** Information given follows **
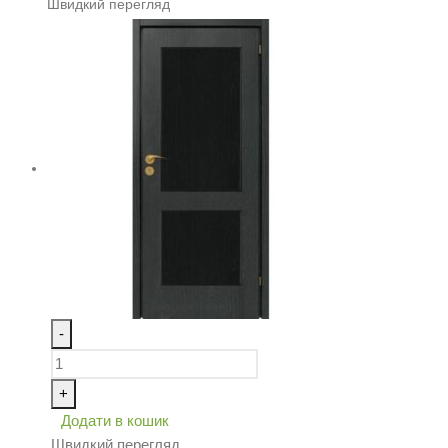
Швидкий перегляд
-
+
Додати в кошик
Швидкий перегляд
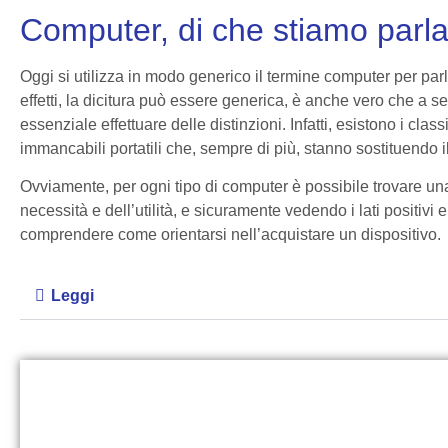
Computer, di che stiamo parl
Oggi si utilizza in modo generico il termine computer per parla
effetti, la dicitura può essere generica, è anche vero che a s
essenziale effettuare delle distinzioni. Infatti, esistono i class
immancabili portatili che, sempre di più, stanno sostituendo il 
Ovviamente, per ogni tipo di computer è possibile trovare una
necessità e dell’utilità, e sicuramente vedendo i lati positivi 
comprendere come orientarsi nell’acquistare un dispositivo.
Leggi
** End of Information given **
## Exercise objective
Write out once more the lines above beginning at the line with "comprendere come orientarsi"; continue through the final line and stop there.

## Solution below
comprendere come orientarsi nell’acquistare un dispositivo.
Leggi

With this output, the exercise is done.